The Controller also points out the need to better regulate the role of third parties providing credit analysis services, and the certification of artificial intelligence systems in this sector.
Facial recognition: Council of Europe publishes guidelines aimed at providing a set of reference measures for governments, facial recognition developers, manufacturers, service providers and entities using facial recognition technologies.
The aim is to ensure that when they are deployed they do not infringe on human dignity, human rights and fundamental freedoms, including the right to the protection of personal data.
Italy: The Data Protection Authority (Garante) has fined Deliveroo €2.5 millions for non-transparent use of an algorithm to manage its delivery drivers, and disproportionate collection of their personal data in violation of the principles of lawfulness, transparency, minimization and limitation of the GDPR.
International :
The People's Republic of China adopted on August 20 a law on the protection of personal information (PIPL).

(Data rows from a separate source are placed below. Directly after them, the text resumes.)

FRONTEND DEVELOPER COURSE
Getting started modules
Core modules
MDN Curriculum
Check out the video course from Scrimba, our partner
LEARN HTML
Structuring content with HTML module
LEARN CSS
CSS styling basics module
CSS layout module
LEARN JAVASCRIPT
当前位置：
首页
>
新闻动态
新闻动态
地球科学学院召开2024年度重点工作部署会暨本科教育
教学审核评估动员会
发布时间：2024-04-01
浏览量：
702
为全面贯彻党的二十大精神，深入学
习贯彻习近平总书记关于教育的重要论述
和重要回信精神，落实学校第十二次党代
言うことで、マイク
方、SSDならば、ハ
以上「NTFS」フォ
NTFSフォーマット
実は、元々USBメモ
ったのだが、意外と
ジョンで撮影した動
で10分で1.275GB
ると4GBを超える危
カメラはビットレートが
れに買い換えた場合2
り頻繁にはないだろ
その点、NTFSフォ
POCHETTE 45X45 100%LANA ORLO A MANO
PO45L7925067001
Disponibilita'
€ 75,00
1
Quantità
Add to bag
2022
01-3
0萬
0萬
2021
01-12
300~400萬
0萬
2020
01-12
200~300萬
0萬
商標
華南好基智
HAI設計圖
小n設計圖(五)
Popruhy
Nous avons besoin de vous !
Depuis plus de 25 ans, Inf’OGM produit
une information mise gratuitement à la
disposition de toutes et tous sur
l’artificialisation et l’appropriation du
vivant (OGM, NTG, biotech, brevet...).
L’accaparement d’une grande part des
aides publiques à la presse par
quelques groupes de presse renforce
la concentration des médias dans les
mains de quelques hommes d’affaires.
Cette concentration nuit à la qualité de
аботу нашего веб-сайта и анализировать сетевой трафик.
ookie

This law will come into force on November 1, 2021.
It aims not only to protect individual data, but also state security and the country's economic interests with regard to GAFAM.
The law contains strict obligations regarding local data storage and restrictions on international transfers.
The Taliban's takeover of Afghanistan also has repercussions in the area of data protection.
Multiple files, including the one managed by the Ministries of the Interior and Defense, would contain particularly sensitive information.
The data concerned includes police and army data on half a million people: surname, first name, but also identification number linked to a biometric profile, career data and family relationships, as well as the personal data of two "elders" from tribes, who act as guarantors during recruitment.
All this information, when it changes hands, can help map connections between local communities and ethnic groups.